Ice, snow and wind cause winter power outages statewide

Ice, snow and wind cause  winter power outages statewide

Piedmont EMC faced this kind of damage after the March 6 storm. The scene is on Buckhorn Rd. in Efland, Orange County. [Photo: PEMC]

Winter storms in mid-February and early March left many North Carolinians without electric power, stranded on roads and begging for spring.

During the Feb. 12 storm named Pax some 20 inches of snow fell in the mountains while ice pelted many eastern counties. Two people suffered heart attacks in Burke County evidently while shoveling snow, and a Pender County man died when a tree limb broke off an ice-covered tree and struck him outside his home in a mobile home park in Rocky Point. Traffic accidents also claimed lives in Moore and Chatham counties.

About 133,000 homes and businesses were without electricity at some point after the February storm. In ice storms, outages often get worse after weather improves as ice-laden tree branches thaw, spring up and come back into contact with power lines. Electric cooperatives reported about 20,600 member-accounts without power.

Michael-Barts-Packing-Up

Michael Barts, line service technician with Carteret-Craven Electric in Newport, prepares to head out to neighboring Four County Electric's service area to help restore power after the mid-February storm. [Photo: CCEC]

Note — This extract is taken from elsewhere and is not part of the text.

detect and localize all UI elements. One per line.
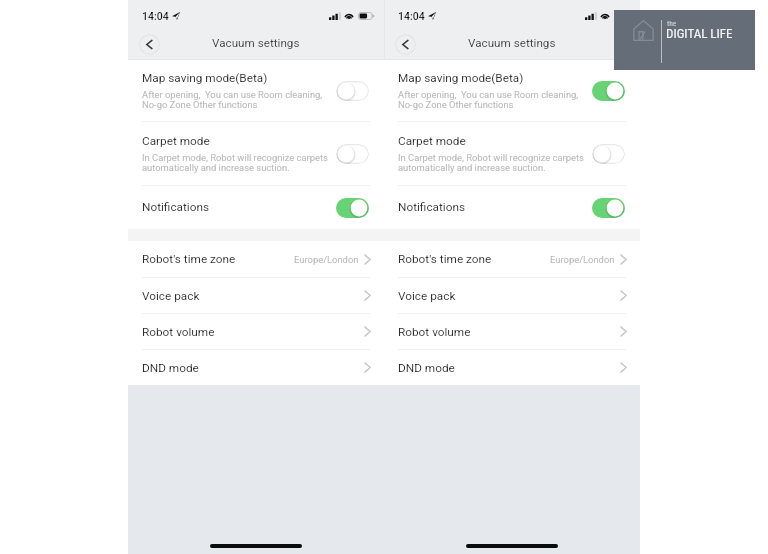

Co-ops that were not hit so hard and their contractors sent line crews, as usual, to aid with power restoration efforts at other cooperatives in the state. The deployment of crews is part of a mutual-aid agreement shared among the nation's nearly 1,000 electric cooperatives to help one another in times of emergency.

The storm named Ulysses March 6 proved much harder for electric utilities to handle. Ice accumulation on power lines caused widespread outages in Alamance, Davidson, Forsyth, Guilford, Iredell, Orange, Randolph and Wilkes counties. Even as the weather warmed the next day, about 463,000 services were without power statewide, including 62,600 outages among cooperative members, many of them extending into the weekend. Trees and limbs had to be cleared before utility crews could safely reach affected areas.

In signing a state of emergency declaration following the March storm, Gov. Pat McCrory said, "While we have become very experienced in winter storm response during the past two months, each storm is different and can require different resources. Today, we're seeing more power outages than we had during any of the previous storms this year."